DATASET RECORDS: Begin

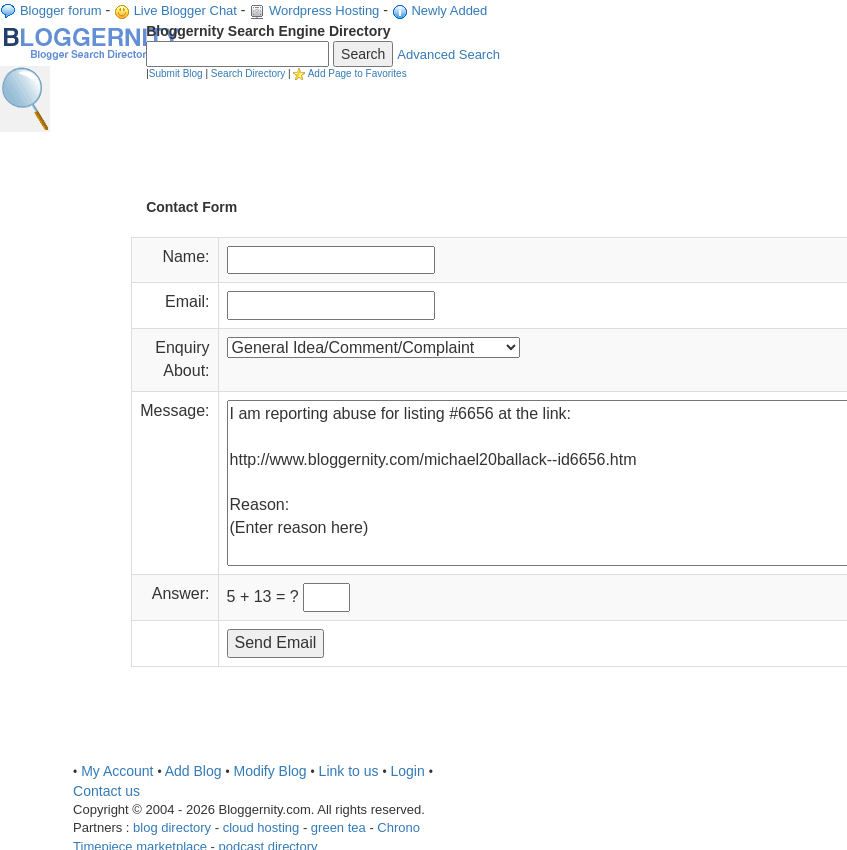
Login (407, 771)
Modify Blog (269, 771)
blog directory (172, 827)
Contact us (106, 791)
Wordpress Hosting (324, 10)
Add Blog (193, 771)
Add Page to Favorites (357, 73)
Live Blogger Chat (185, 10)
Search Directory (248, 73)
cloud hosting (261, 827)
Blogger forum (61, 10)
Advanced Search (448, 54)
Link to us (349, 771)
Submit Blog (176, 73)
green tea (338, 827)
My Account (117, 771)
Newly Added (449, 10)
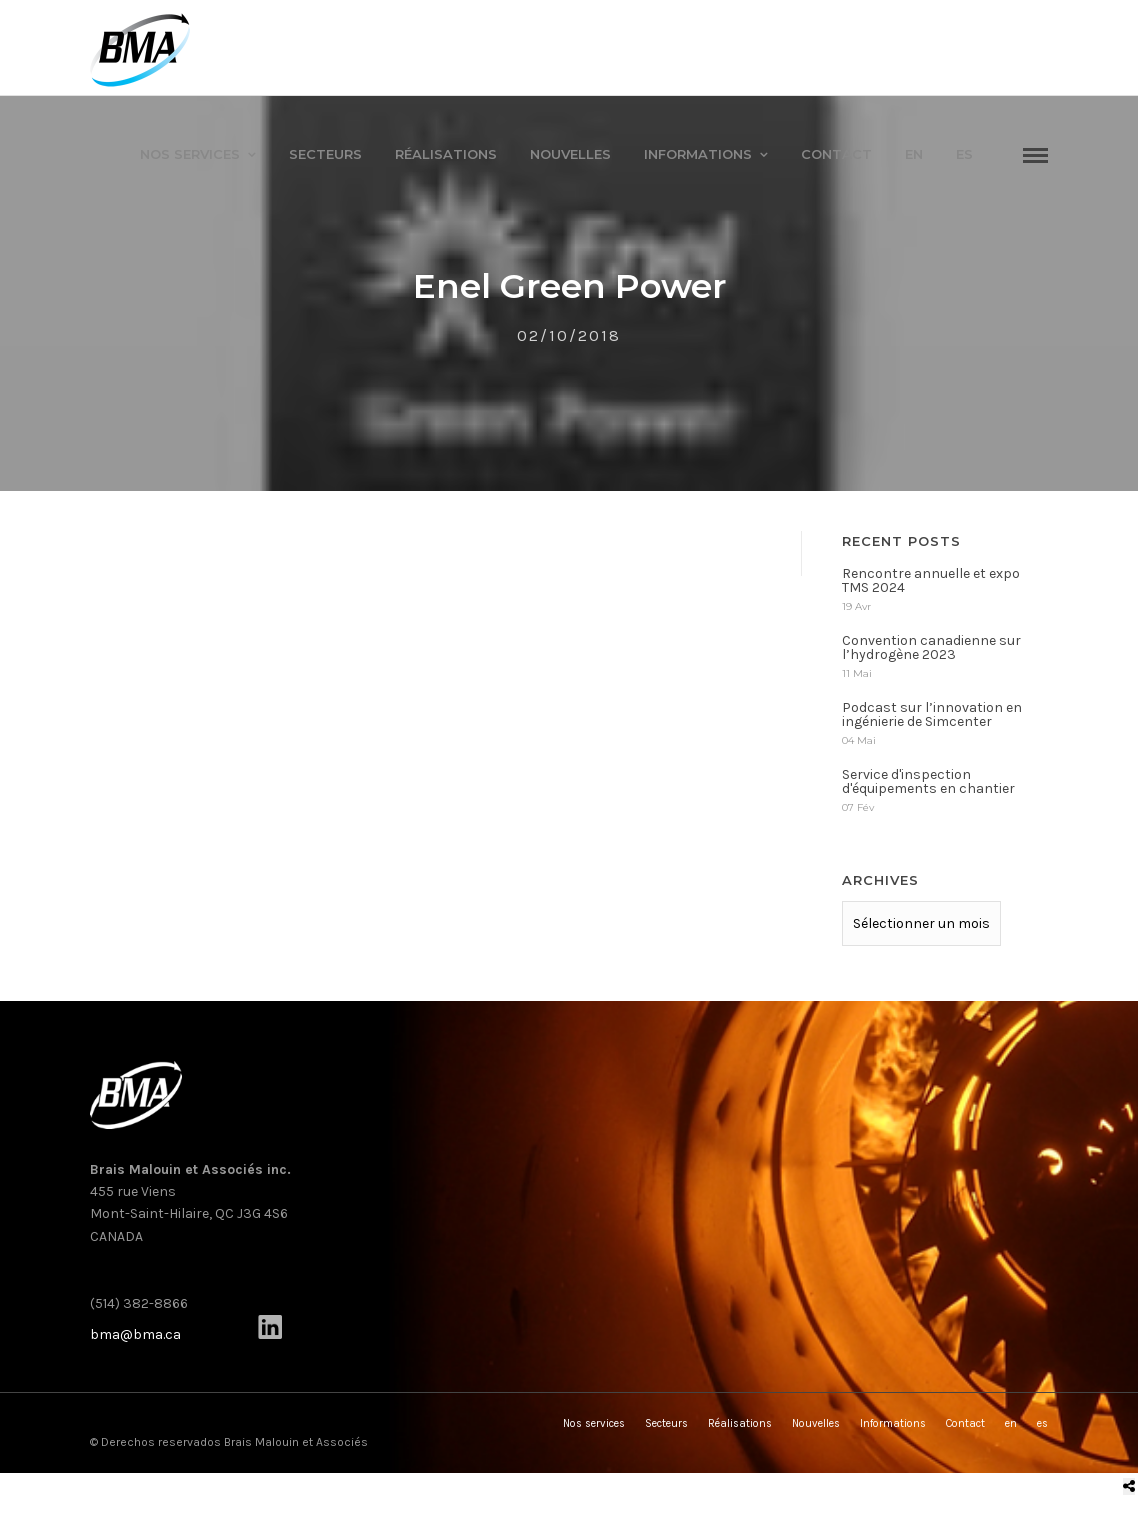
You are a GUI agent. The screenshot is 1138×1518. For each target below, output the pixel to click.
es (964, 154)
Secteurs (325, 154)
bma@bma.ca (135, 1338)
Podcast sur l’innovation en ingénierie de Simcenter (932, 718)
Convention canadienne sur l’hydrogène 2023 (931, 651)
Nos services (190, 154)
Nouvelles (570, 154)
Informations (698, 154)
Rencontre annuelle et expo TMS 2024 (931, 584)
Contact (836, 154)
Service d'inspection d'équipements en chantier (928, 785)
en (914, 154)
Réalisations (446, 154)
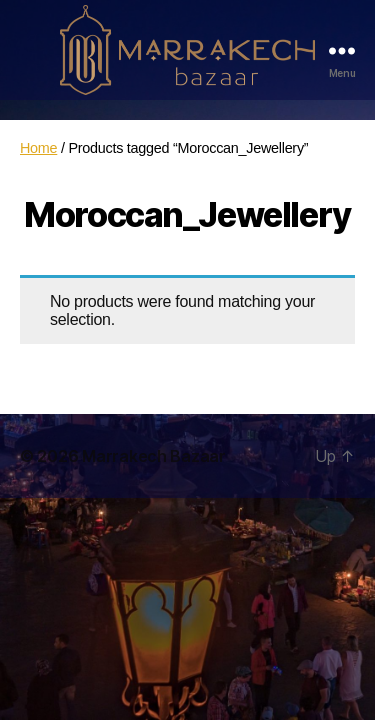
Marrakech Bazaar (154, 456)
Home (38, 148)
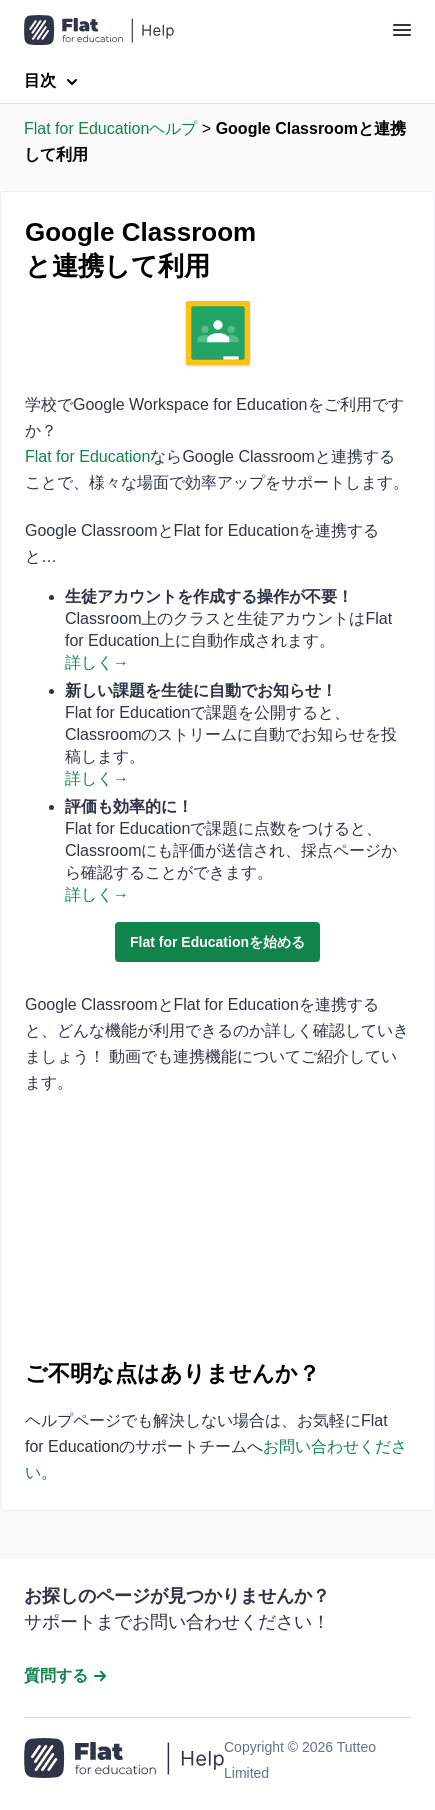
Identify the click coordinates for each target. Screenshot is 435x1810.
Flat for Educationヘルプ (110, 128)
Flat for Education (87, 456)
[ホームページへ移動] (124, 1760)
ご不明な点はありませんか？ (172, 1373)
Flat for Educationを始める (217, 942)
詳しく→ (97, 662)
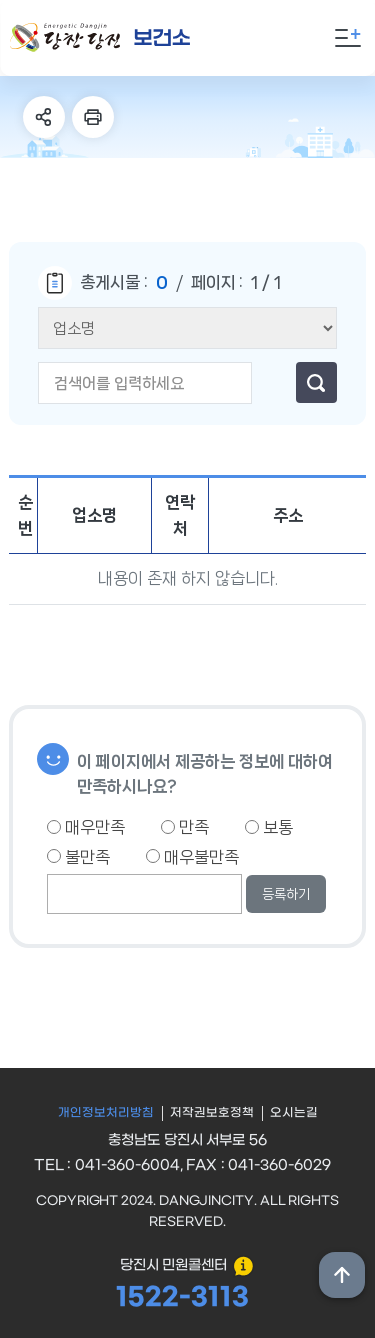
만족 (185, 827)
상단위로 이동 (342, 1275)
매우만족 (86, 827)
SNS (44, 117)
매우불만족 (192, 857)
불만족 (78, 857)
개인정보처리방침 (106, 1113)
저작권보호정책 (212, 1113)
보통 (269, 827)
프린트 (93, 117)
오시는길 (294, 1113)
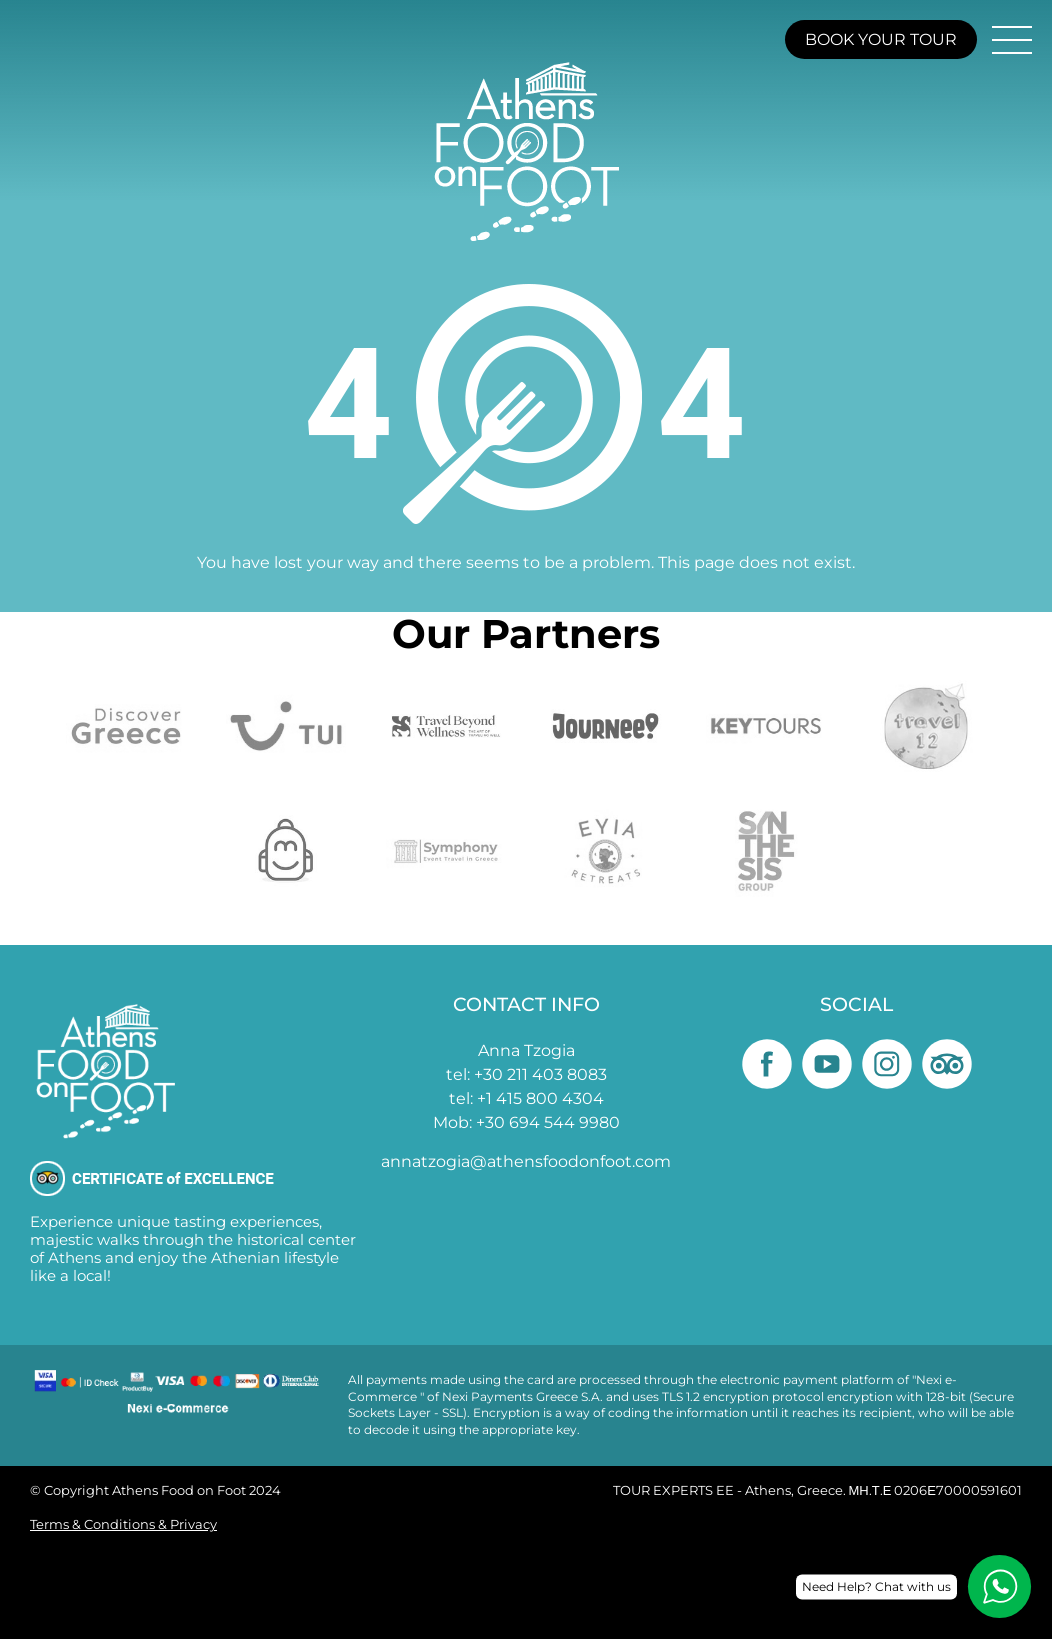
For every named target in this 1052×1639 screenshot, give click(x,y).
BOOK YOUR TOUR (881, 39)
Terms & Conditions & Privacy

DATASET RECORDS: End

[EXERCISE OBJECTIVE]: Out of the records above, set down only the lines from the one that contains "Identify the click" through the one that contains "매우불만족 (192, 857)", unchanged and without the pictures.

[YOUR SOLUTION]:
Identify the click coordinates for each target. Screenshot is 435x1810.
Flat for Educationヘルプ (110, 128)
Flat for Education (87, 456)
[ホームページへ移動] (124, 1760)
ご不明な点はありませんか？ (172, 1373)
Flat for Educationを始める (217, 942)
詳しく→ (97, 662)
만족 (185, 827)
상단위로 이동 (342, 1275)
매우만족 (86, 827)
SNS (44, 117)
매우불만족 (192, 857)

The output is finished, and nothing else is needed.